[issue26204] compiler: don't emit LOAD_CONST instructions for constant statements?

STINNER Victor report at bugs.python.org
Tue Jan 26 17:33:02 EST 2016


STINNER Victor added the comment:

> Maybe the compiler should emit a warning to say that the code doesn't make sense at all and is ignored?

Oh ok, now I recall a similar issue that I posted 3 years ago: issue #17516, "Dead code should be removed".

Example of suspicious code:

def func():
   func2(),

func() calls func2() and then create a tuple of 1 item with the func2() result. See my changeset 33bdd0a985b9 for examples in the Python source code. The parser or compiler should maybe help to developer to catch such strange code :-)

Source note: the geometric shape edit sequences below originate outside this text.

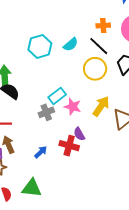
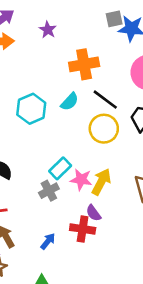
orange cross: (103, 26) -> (84, 64), moved, size x1.6
yellow arrow: (101, 106) -> (101, 182), moved

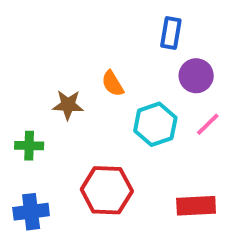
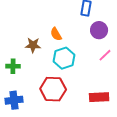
cyan hexagon: (155, 124) -> (64, 58), moved

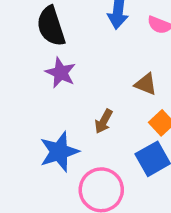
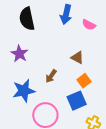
purple star: (61, 73) -> (19, 54), moved

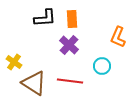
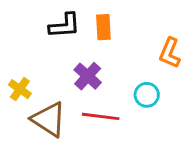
purple cross: (69, 45) -> (88, 76), moved

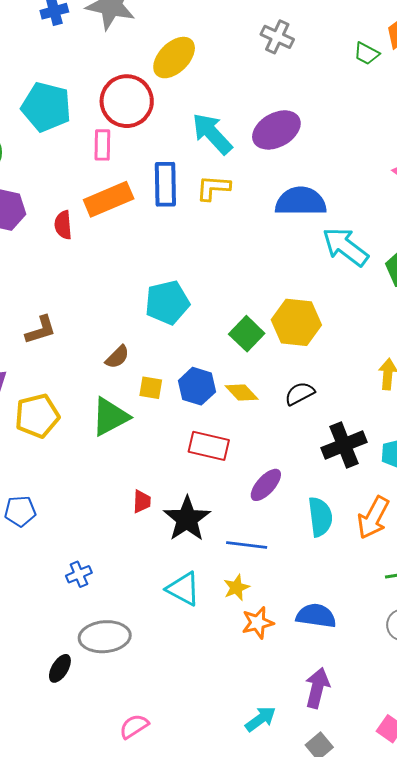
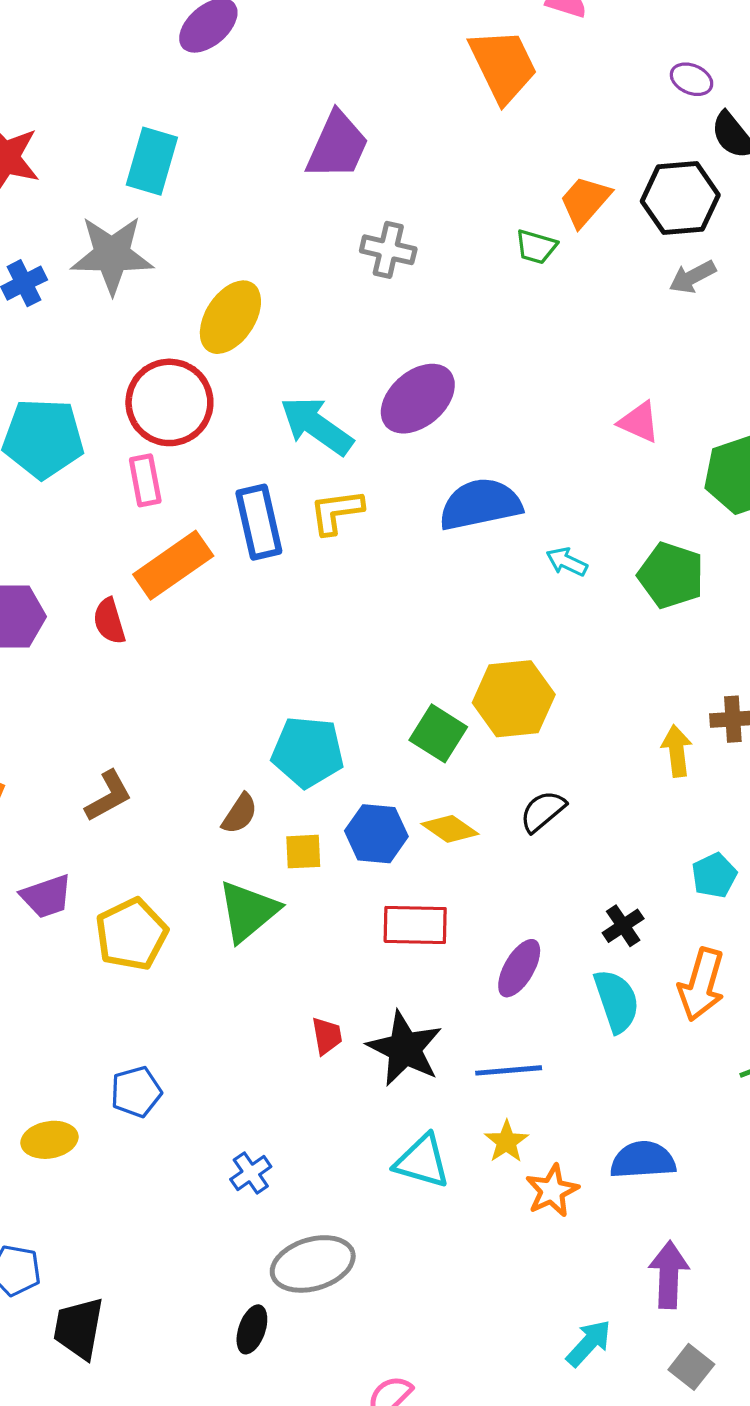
cyan arrow: (345, 247) -> (567, 562), size x0.5
cyan pentagon: (167, 303) -> (308, 752), moved, turned 30
black cross: (344, 445) -> (623, 926), moved, size x0.6

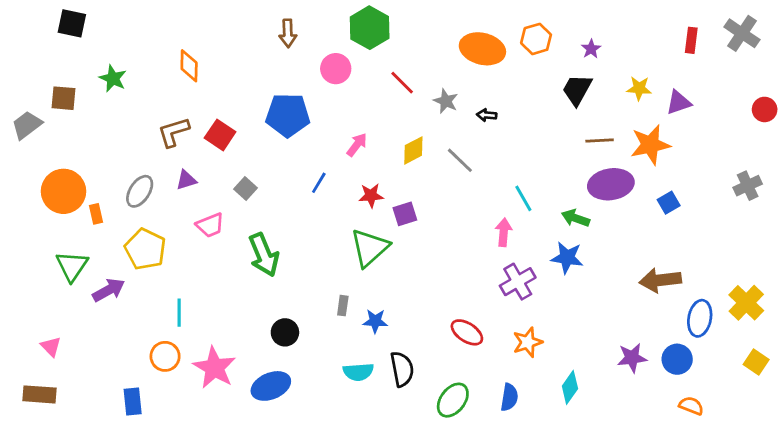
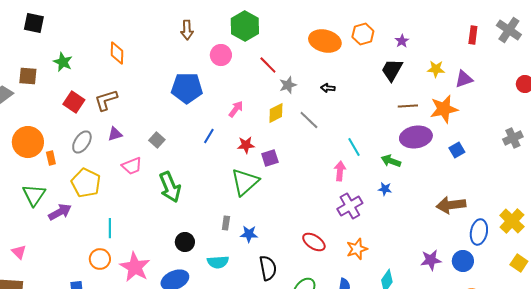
gray star: (446, 101) -> (288, 85), moved, turned 30
red square: (220, 135) -> (74, 102), moved
blue star: (567, 258) -> (385, 189), size x0.6
cyan semicircle: (358, 372) -> (218, 262), moved

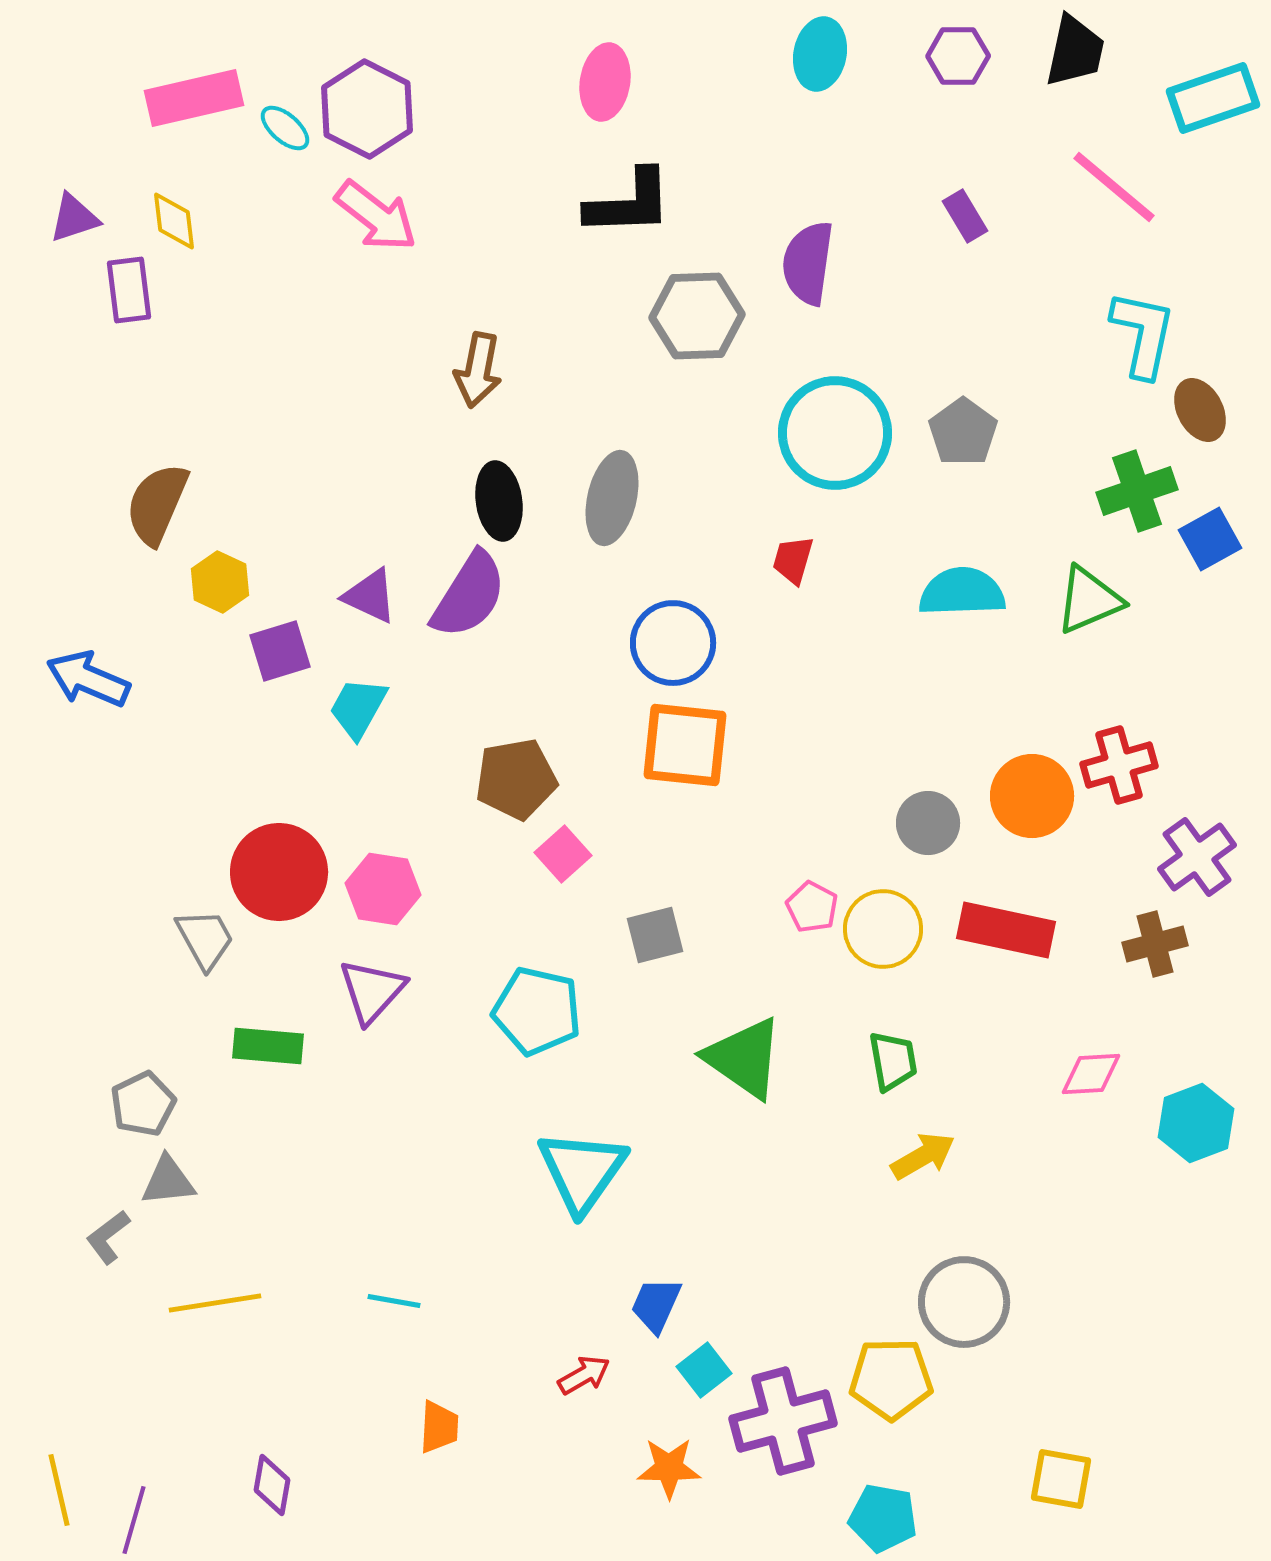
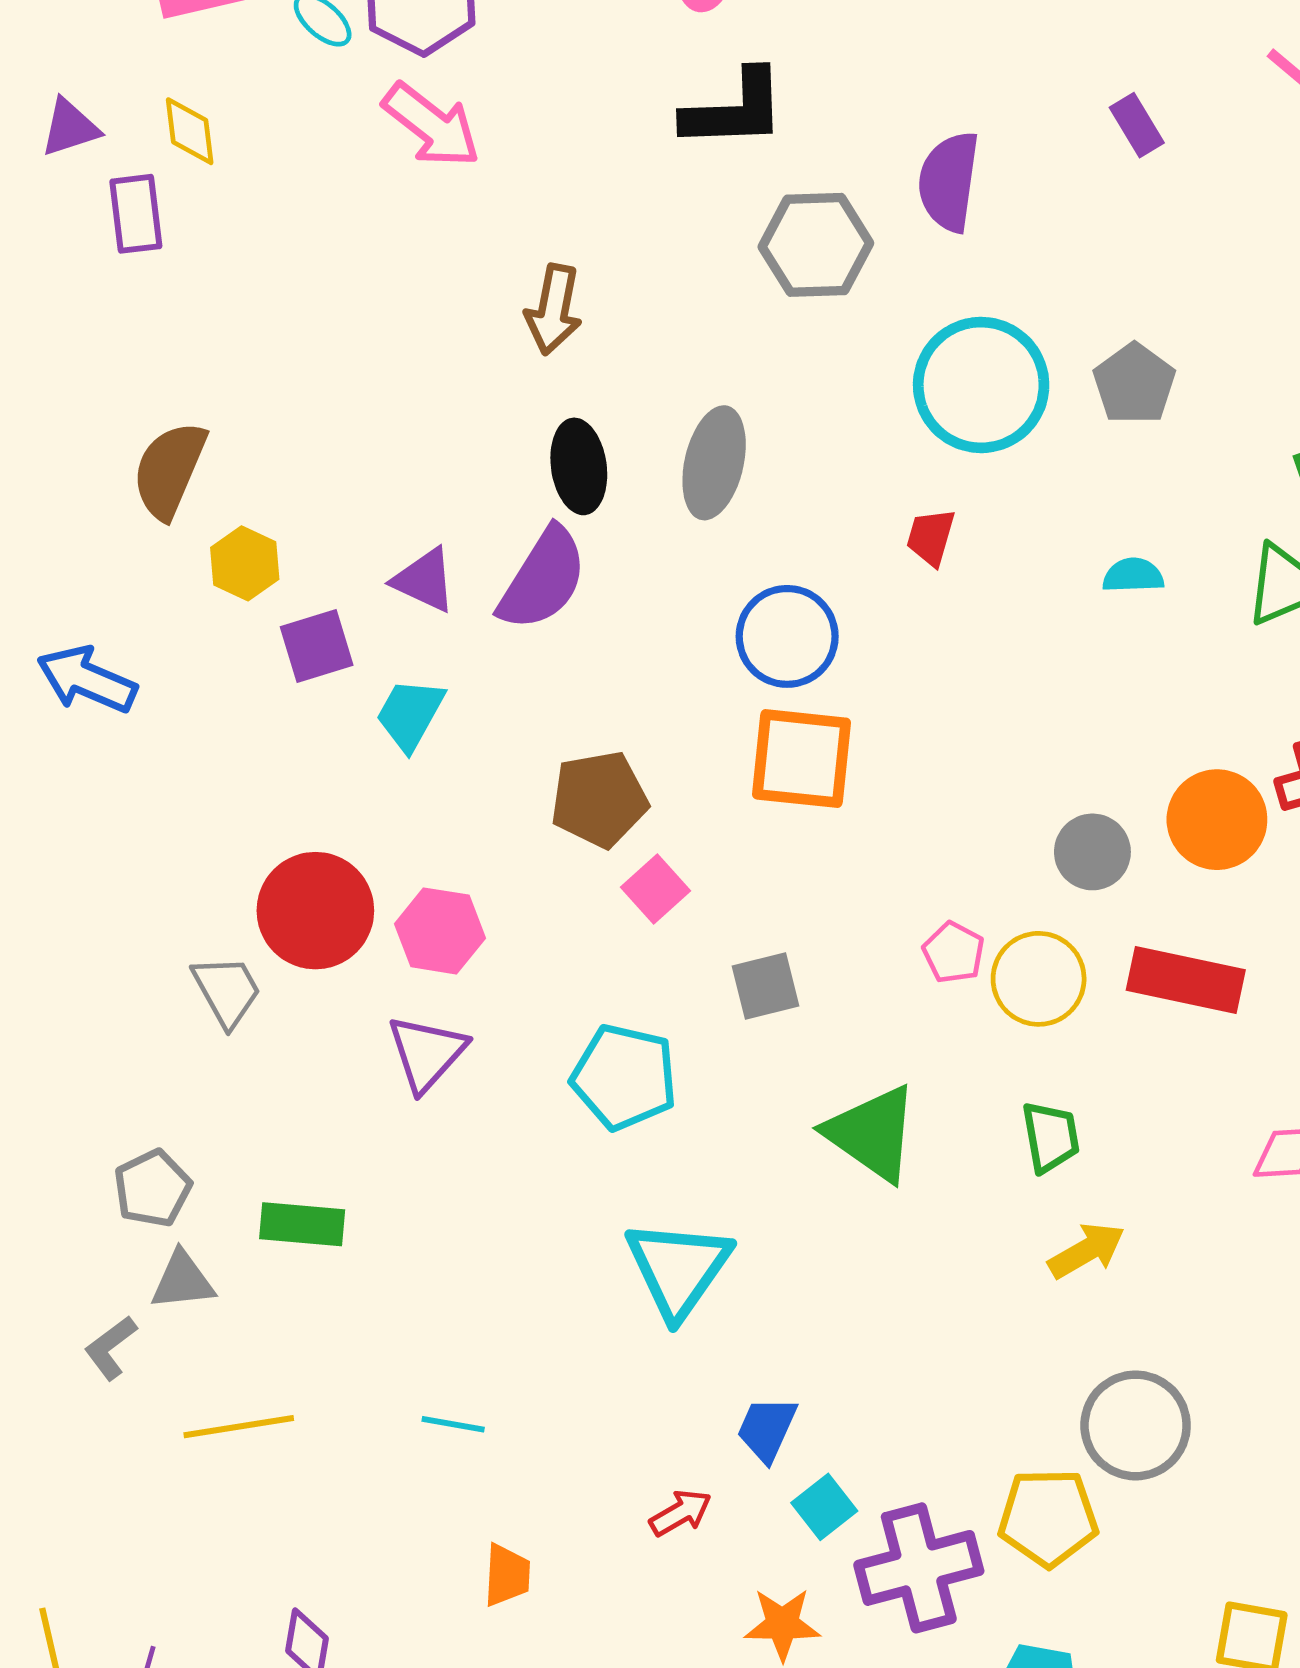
cyan semicircle: (962, 592) -> (1133, 575), size x0.6
green rectangle: (268, 1046) -> (302, 1224), moved

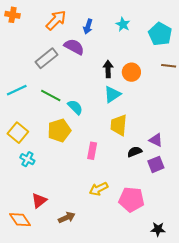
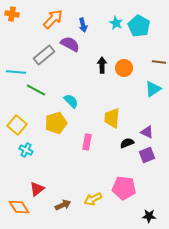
blue arrow: (88, 27) -> (83, 25), turned -32
cyan pentagon: (160, 34) -> (139, 26), moved
cyan line: (17, 90) -> (16, 72), moved, turned 30
cyan triangle: (112, 94) -> (153, 89), moved
green line: (51, 96) -> (36, 90), moved
yellow arrow: (99, 189) -> (93, 199), moved

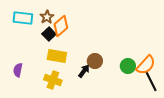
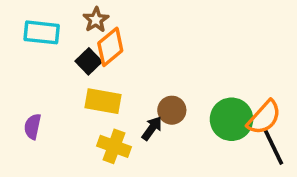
brown star: (47, 17) -> (96, 20), moved
green circle: (128, 66) -> (232, 119), size x1.5
yellow cross: (53, 80) -> (114, 146), moved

In some cases, the code really contains code explicitly dead:

def test_func():
   return
   do_real_stuff()

do_real_stuff() is never called. Maybe it was a deliberate choice, maybe it was a mistake in a very old code base, bug introduced after multiple refactoring, and high turn over in a team? Again, we should emit a warning on such case?

Hum, these warnings have a larger scope than this specific issue (don't emit LOAD_CONST for constants in expressions).

See also the related thread on python-dev for the specific case of triple quoted strings ("""string"""): https://mail.python.org/pipermail/python-dev/2013-March/124925.html

It was admitted that it's a convenient way to insert a comment and it must not emit a warning (at least, not by default?)